Could a potential prehistory help to repair the rift that divides the time of our species from that of the earth? For it to do so, such a history must do more than imagine a non-linear temporal order. If we accept that human beings did not exist for the vast majority of earth history, then potential prehistory also requires forging inter-species relationships based upon mutual dependency, reciprocity, and care. As several Indigenous scholars, including Robin Wall Kimmerer, have pointed out, precisely these kinds of relationships are central to a wide range of Indigenous creation narratives. This includes the earth histories of the Lakota, which often feature complex social relationships among a wide range of creatures. For example, the Lakota historian James LaPointe explains how “Far back in the first sunrise of time, man conversed freely with the animals and the spirits.” But not all was well, for the “earth in its youth was impetuous, even violent.” So “the idea came to man that there must be a way to bring order to such a chaotic world,” which caused him to organize “a race of immense magnitude” that would “decide many things,” “sorting and separating the animals into their proper species by the smell of their bodies.” Once the contest began and the “endless stream of racing animals moved madly on” their stampeding hooves literally caused the ground underneath them to erode. “The path of the racers sank crazily under their combined weight” and a huge “bulge appeared, strangely raising out of the ground,” which is how the Black Hills were formed. “The Lakota say that even to this day the remains of this ancient race … are still visible, and there are many large bones still lying around along the historic track.”

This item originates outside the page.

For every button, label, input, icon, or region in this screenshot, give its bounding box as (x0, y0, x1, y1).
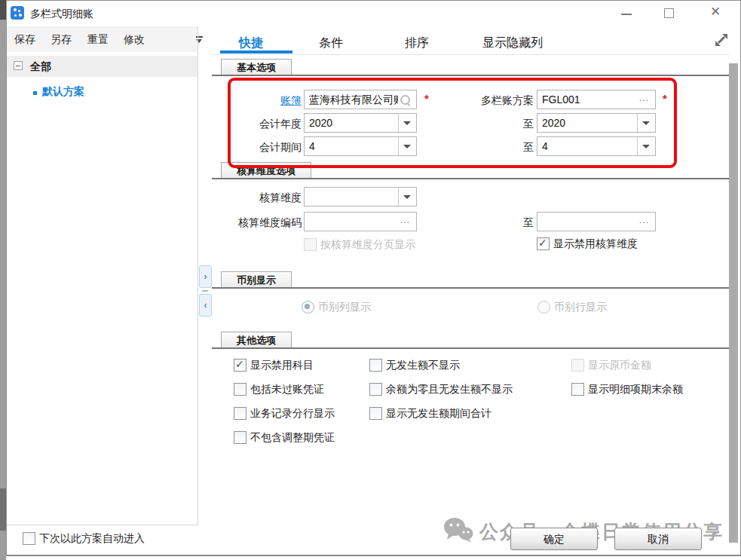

It is hard to imagine how the deep past described by earth histories such as these could be more different from the ones produced by geologists such as Marsh. Whereas the story told by LaPointe envisions prehistory as a space suffused by deeply meaningful social relationships, the geological imagination is fueled by a desire to excise all that is human from the depths of time. In so doing, scientific accounts of earth history not only render our species a geological flash in the pan, they also claim for themselves the mantle of objectivity. In turn, this forestalls any real possibility of truly acknowledging geology’s own deeply troubled imperial history. Thus, I wonder if traveling back in time and doing the hard work of acknowledging all of the wreckage piled up at its feet would allow the science of geology to develop new kinds of relationships with other knowledge traditions? Further, might such relationships based on humility and a genuine desire for reciprocity help to create a foundation on which a more just and sustainable future can be built?
Lukas Rieppel is a historian of the life, earth, and environmental sciences, the history of museums, and the history of capitalism, focusing especially on nineteenth and early twentieth century North America. He recently published Assembling the Dinosaur: Fossil Hunters, Tycoons, and the Making of a Spectacle, and is currently working on a number of projects, ranging from the role played by the earth sciences in the history of North American imperialism to the global history of the earth.